Provided data START
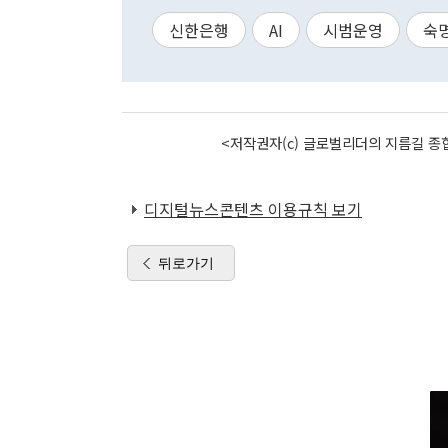
신한은행
AI
시범운영
숙
<저작권자(c) 글로벌리더의 지름길 종합
디지털뉴스콘텐츠 이용규칙 보기
뒤로가기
Provided data END
None of the pictures should be kept; reproduce all the remaining material exactly.

신한은행
AI
시범운영
숙
<저작권자(c) 글로벌리더의 지름길 종합
디지털뉴스콘텐츠 이용규칙 보기
뒤로가기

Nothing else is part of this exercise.